↓↓↓
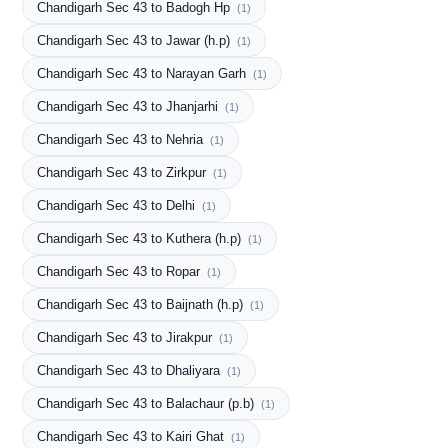
Chandigarh Sec 43 to Badogh Hp
(1)
Chandigarh Sec 43 to Jawar (h.p)
(1)
Chandigarh Sec 43 to Narayan Garh
(1)
Chandigarh Sec 43 to Jhanjarhi
(1)
Chandigarh Sec 43 to Nehria
(1)
Chandigarh Sec 43 to Zirkpur
(1)
Chandigarh Sec 43 to Delhi
(1)
Chandigarh Sec 43 to Kuthera (h.p)
(1)
Chandigarh Sec 43 to Ropar
(1)
Chandigarh Sec 43 to Baijnath (h.p)
(1)
Chandigarh Sec 43 to Jirakpur
(1)
Chandigarh Sec 43 to Dhaliyara
(1)
Chandigarh Sec 43 to Balachaur (p.b)
(1)
Chandigarh Sec 43 to Kairi Ghat
(1)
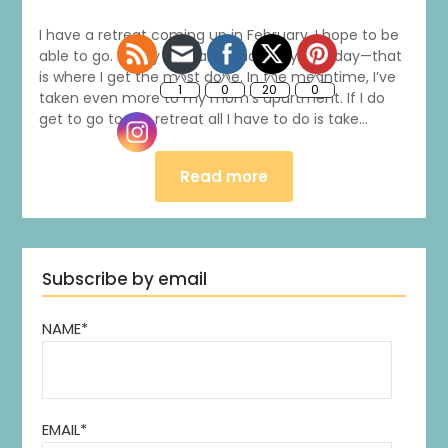
I have a retreat coming up in February. I hope to be
able to go. As my husband said just yesterday—that
is where I get the most done. In the meantime, I’ve
taken even more to my mom’s apartment. If I do
get to go to the retreat all I have to do is take…
Read more
Subscribe by email
NAME*
EMAIL*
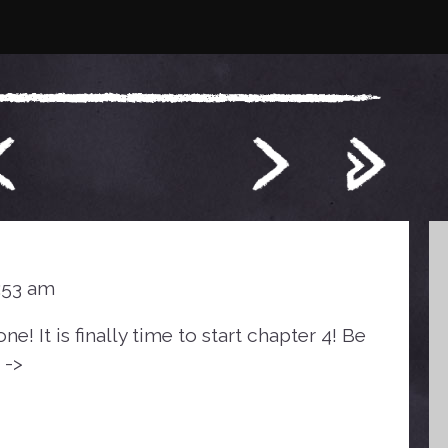
0:53 am
! It is finally time to start chapter 4! Be
 ->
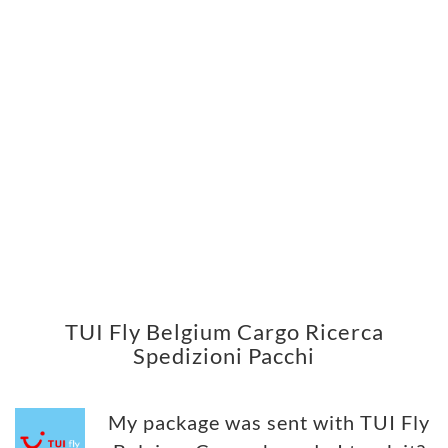
TUI Fly Belgium Cargo Ricerca
Spedizioni Pacchi
My package was sent with TUI Fly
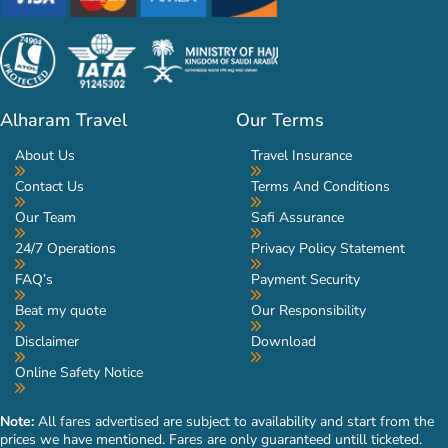
Alharam Travel
Our Terms
About Us
Travel Insurance
Contact Us
Terms And Conditions
Our Team
Safi Assurance
24/7 Operations
Privacy Policy Statement
FAQ’s
Payment Security
Beat my quote
Our Responsibility
Disclaimer
Download
Online Safety Notice
Note:
All fares advertised are subject to availability and start from the
prices we have mentioned. Fares are only guaranteed untill ticketed.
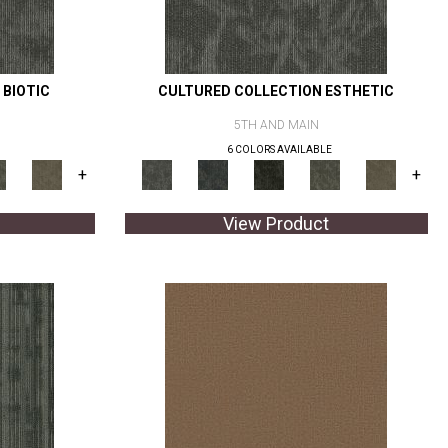
 BIOTIC
CULTURED COLLECTION ESTHETIC
5TH AND MAIN
6 COLORS AVAILABLE
+
+
View Product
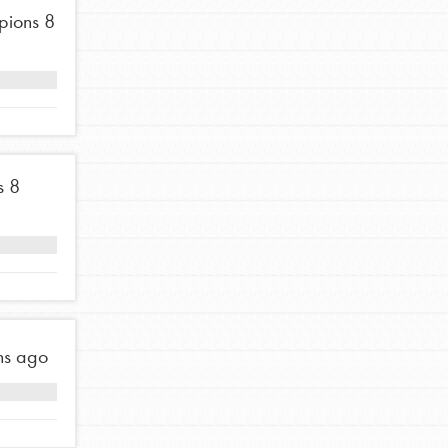
pions
8
s
8
hs ago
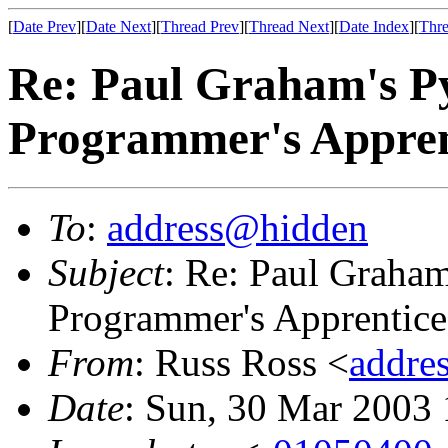
[
Date Prev
][
Date Next
][
Thread Prev
][
Thread Next
][
Date Index
][
Thre
Re: Paul Graham's 
Programmer's Appren
To
:
address@hidden
Subject
: Re: Paul Graha
Programmer's Apprentice
From
: Russ Ross <
addre
Date
: Sun, 30 Mar 2003 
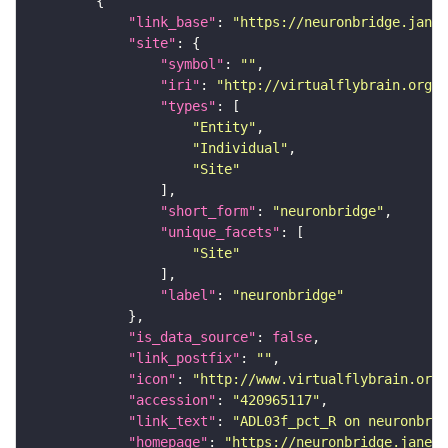
"link_base"
: 
"https://neuronbridge.janel
"site"
"symbol"
: 
""
"iri"
: 
"http://virtualflybrain.org/r
"types"
"Entity"
"Individual"
"Site"
"short_form"
: 
"neuronbridge"
"unique_facets"
"Site"
"label"
: 
"neuronbridge"
"is_data_source"
: 
false
"link_postfix"
: 
""
"icon"
: 
"http://www.virtualflybrain.org/
"accession"
: 
"420965117"
"link_text"
: 
"ADL03f_pct_R on neuronbrid
"homepage"
: 
"https://neuronbridge.janeli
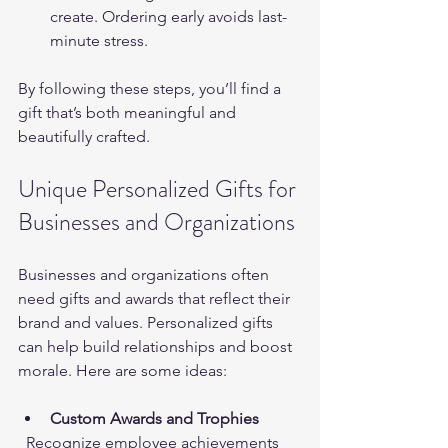
create. Ordering early avoids last-
minute stress.
By following these steps, you’ll find a 
gift that’s both meaningful and 
beautifully crafted.
Unique Personalized Gifts for 
Businesses and Organizations
Businesses and organizations often 
need gifts and awards that reflect their 
brand and values. Personalized gifts 
can help build relationships and boost 
morale. Here are some ideas:
Custom Awards and Trophies
  Recognize employee achievements 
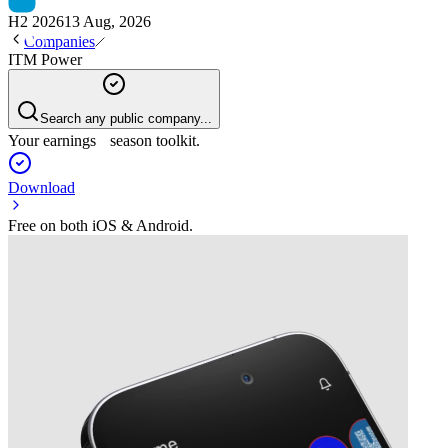
H2 2026
13 Aug, 2026
Companies
ITM Power
Search any public company...
Your earnings season toolkit.
Download
Free on both iOS & Android.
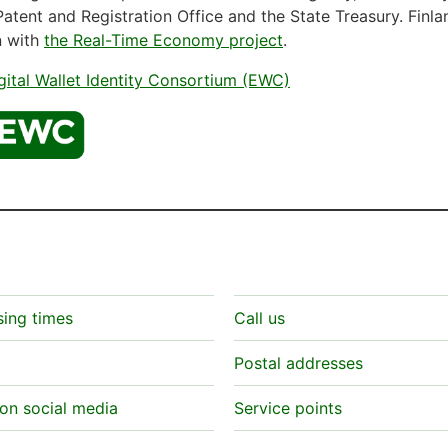
Patent and Registration Office and the State Treasury. Finla
n with
the Real-Time Economy project
.
ital Wallet Identity Consortium (EWC)
sing times
Call us
Postal addresses
on social media
Service points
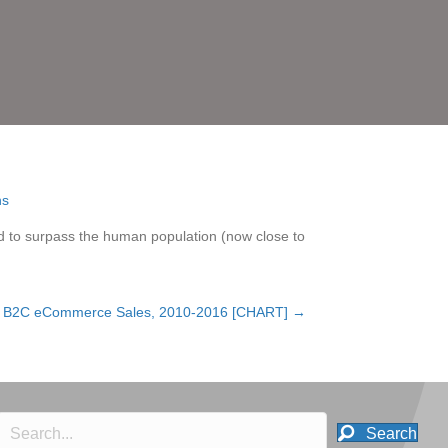
d to surpass the human population (now close to
an B2C eCommerce Sales, 2010-2016 [CHART] →
Search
↑↑↑
* [What this task involves]: Print the material verbatim; drop the pictures.

* [Finished task]:
Chandigarh Sec 43 to Badogh Hp
(1)
Chandigarh Sec 43 to Jawar (h.p)
(1)
Chandigarh Sec 43 to Narayan Garh
(1)
Chandigarh Sec 43 to Jhanjarhi
(1)
Chandigarh Sec 43 to Nehria
(1)
Chandigarh Sec 43 to Zirkpur
(1)
Chandigarh Sec 43 to Delhi
(1)
Chandigarh Sec 43 to Kuthera (h.p)
(1)
Chandigarh Sec 43 to Ropar
(1)
Chandigarh Sec 43 to Baijnath (h.p)
(1)
Chandigarh Sec 43 to Jirakpur
(1)
Chandigarh Sec 43 to Dhaliyara
(1)
Chandigarh Sec 43 to Balachaur (p.b)
(1)
Chandigarh Sec 43 to Kairi Ghat
(1)
I have a retreat coming up in February. I hope to be
able to go. As my husband said just yesterday—that
is where I get the most done. In the meantime, I’ve
taken even more to my mom’s apartment. If I do
get to go to the retreat all I have to do is take…
Read more
Subscribe by email
NAME*
EMAIL*
0:53 am
! It is finally time to start chapter 4! Be
 ->
TUI Fly Belgium Cargo Ricerca
Spedizioni Pacchi
My package was sent with TUI Fly
Alharam Travel
Our Terms
About Us
Travel Insurance
Contact Us
Terms And Conditions
Our Team
Safi Assurance
24/7 Operations
Privacy Policy Statement
FAQ’s
Payment Security
Beat my quote
Our Responsibility
Disclaimer
Download
Online Safety Notice
Note:
All fares advertised are subject to availability and start from the
prices we have mentioned. Fares are only guaranteed untill ticketed.
 BIOTIC
CULTURED COLLECTION ESTHETIC
5TH AND MAIN
6 COLORS AVAILABLE
+
+
View Product
pions
8
s
8
hs ago
[
Date Prev
][
Date Next
][
Thread Prev
][
Thread Next
][
Date Index
][
Thre
Re: Paul Graham's 
Programmer's Appren
To
:
address@hidden
Subject
: Re: Paul Graha
Programmer's Apprentice
From
: Russ Ross <
addre
Date
: Sun, 30 Mar 2003 
"link_base"
: 
"https://neuronbridge.janel
"site"
"symbol"
: 
""
"iri"
: 
"http://virtualflybrain.org/r
"types"
"Entity"
"Individual"
"Site"
"short_form"
: 
"neuronbridge"
"unique_facets"
"Site"
"label"
: 
"neuronbridge"
"is_data_source"
: 
false
"link_postfix"
: 
""
"icon"
: 
"http://www.virtualflybrain.org/
"accession"
: 
"420965117"
"link_text"
: 
"ADL03f_pct_R on neuronbrid
"homepage"
: 
"https://neuronbridge.janeli
create. Ordering early avoids last-
minute stress.
By following these steps, you’ll find a 
gift that’s both meaningful and 
beautifully crafted.
Unique Personalized Gifts for 
Businesses and Organizations
Businesses and organizations often 
need gifts and awards that reflect their 
brand and values. Personalized gifts 
can help build relationships and boost 
morale. Here are some ideas:
Custom Awards and Trophies
  Recognize employee achievements 
H2 2026
13 Aug, 2026
Companies
ITM Power
Search any public company...
Your earnings season toolkit.
Download
Free on both iOS & Android.
Patent and Registration Office and the State Treasury. Finla
n with
the Real-Time Economy project
.
ital Wallet Identity Consortium (EWC)
sing times
Call us
Postal addresses
on social media
Service points
d to surpass the human population (now close to
an B2C eCommerce Sales, 2010-2016 [CHART] →
Search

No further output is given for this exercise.